Sunday, January 12, 2025

yearning for freedom

 the traditional storyteller, the keeper of family histories, character asides, and the essence of the very fabric of our lives, told stories for us and for our children. they told stories for our grandchildren. they told stories that one day would touch and be a conduit to the old ways, the old country, the old ones who have passed before us.

and now, that task has passed to me. the line is not my responsibility, but the story of our line is. and no matter how vocal my predecessor was, it is my time to speak, to rhyme, to reason- to tell the history as it was told to me. and maybe make it a little more interesting in the approach to it, without sacrificing the truth.

because in that line there were character models, there were people striving to touch the tops of mountains, to settle safely in their valleys, to be free in a crooked land... 

to be a character yearning for freedom.

such was the story of little Jimmy, a man with a pike, and a hoe, an axe, and a rake. a man of the land he did not even own. a man, who, oppressed as he was, looked out upon his fields yearning to call every foot, every yard, between the rock walls...his own.

his neighbors...most of them...had a similar story. and some of them looked around and saw the injustice and called for action. the kind of action you could do without losing everything you owned. and then some.

when you work yourself tired every night, to sit by the fire in the thatched house and wonder where your life has gone, surely, that in itself, may become a burden. not just for yourself, but for the wife, the child in her rocker, and your neighbors. when you are all afraid to act, because the history against your own has been brutal, you tend to steep in anger or relax in defeat.
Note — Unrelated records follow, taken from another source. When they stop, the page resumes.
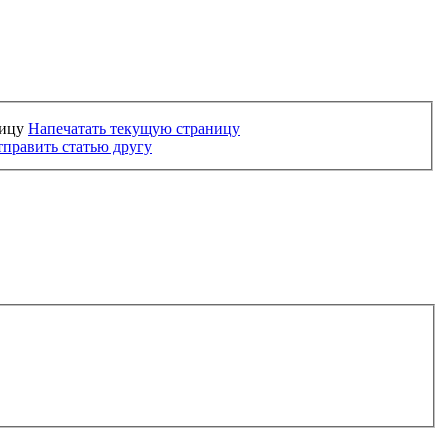
Напечатать текущую страницу
править статью другу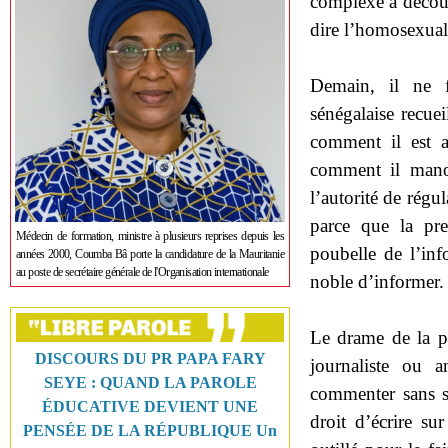
complexe à découvr
dire l’homosexuali
Demain, il ne f
sénégalaise recue
comment il est a
comment il manœ
l’autorité de régu
parce que la pres
Médecin de formation, ministre à plusieurs reprises depuis les
poubelle de l’inf
années 2000, Coumba Bâ porte la candidature de la Mauritanie
au poste de secrétaire générale de l'Organisation internationale
noble d’informer.
Le drame de la pr
DISCOURS DU PR PAPA FARY
journaliste ou a
SEYE : QUAND LA PAROLE
commenter sans s’
ÉDUCATIVE DEVIENT UNE
droit d’écrire sur
PENSÉE DE LA RÉPUBLIQUE Un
but little Jimmy refused to sit still. he was neither little, nor in a mindset of defeat. he spoke the language of the sod with his neighbors- the one his oppressors could not understand- and as time passed, small measures became bigger measures until little Jimmy joined some of his neighbors by the light of the moon. 

in the dark farm country of rural Ireland in the 19th century, the British had a singular disadvantage- they lacked the same desire for freedom.

i have no idea how many times my ancestor Jimmy showed up at the meeting by the ford or at the clump of holly trees, but the meetings were frequent enough that he, and his fellow Moonlighters, up to mischief in the eyes of his masters, finally found themselves bound in chains and heading for Australia. 

many a man, yearning for freedom, found himself on a boat for the penal colony on the other side of the world. many lost ties forever with their kinfolk. the branch of Jimmy's line disappears in a mist of history, the details forgotten by the ones who have passed beyond.

but the story reminds those who now live, and who will follow me, that there was a character within our family who fought oppression the best he could and suffered a life of exile because he fought to free his family from tyranny. my children, my grandchildren, and my cousins should know what i know, that the story passes on, that we remember that our line has always fought for freedom, for a better life for our families. it is a story reminding us that we should never take our freedom for granted, because what we have, they did not have.